— Study material —
━━━━━━━━━━━━━━━━━━━━━━━━━━━━━━
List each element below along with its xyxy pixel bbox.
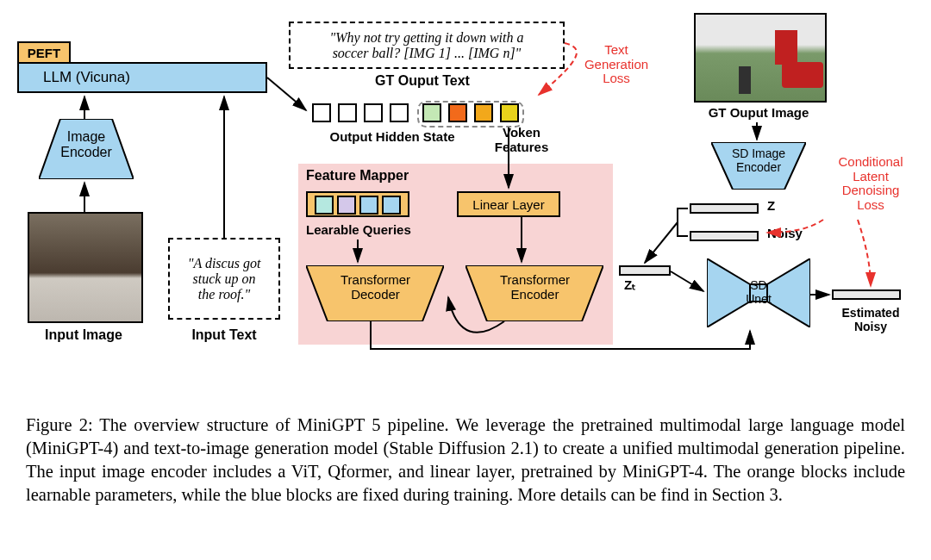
llm-block: LLM (Vicuna) — [17, 62, 267, 93]
transformer-decoder-label: Transformer Decoder — [317, 272, 434, 302]
learnable-queries-box — [306, 191, 409, 217]
transformer-encoder-label: Transformer Encoder — [477, 272, 593, 302]
pipeline-diagram: PEFT LLM (Vicuna) Image Encoder Input Im… — [17, 9, 914, 396]
peft-block: PEFT — [17, 41, 71, 64]
svg-line-17 — [645, 222, 678, 263]
svg-line-18 — [671, 271, 703, 291]
linear-layer-box: Linear Layer — [457, 191, 560, 217]
figure-caption: Figure 2: The overview structure of Mini… — [26, 414, 905, 507]
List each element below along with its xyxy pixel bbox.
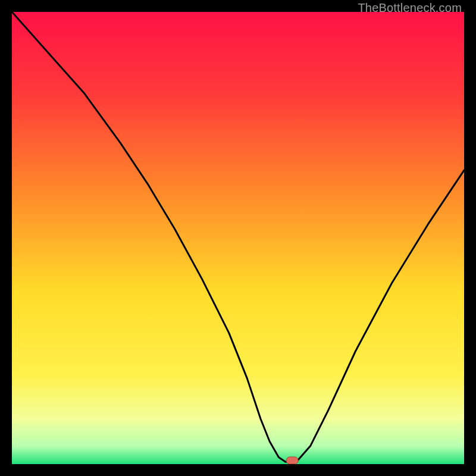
optimal-point-marker [286,457,298,464]
bottleneck-chart [12,12,464,464]
watermark-text: TheBottleneck.com [358,1,462,15]
heatmap-background [12,12,464,464]
chart-frame [12,12,464,464]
━━━━━━━━━━━━━━━━━━━━━━━━━━━━━━
— Problem —
Read through the entries and copy every line that includes "PEFT".

— Exercise solution —
pipeline-diagram: PEFT LLM (Vicuna) Image Encoder Input Im… — [17, 9, 914, 396]
peft-block: PEFT — [17, 41, 71, 64]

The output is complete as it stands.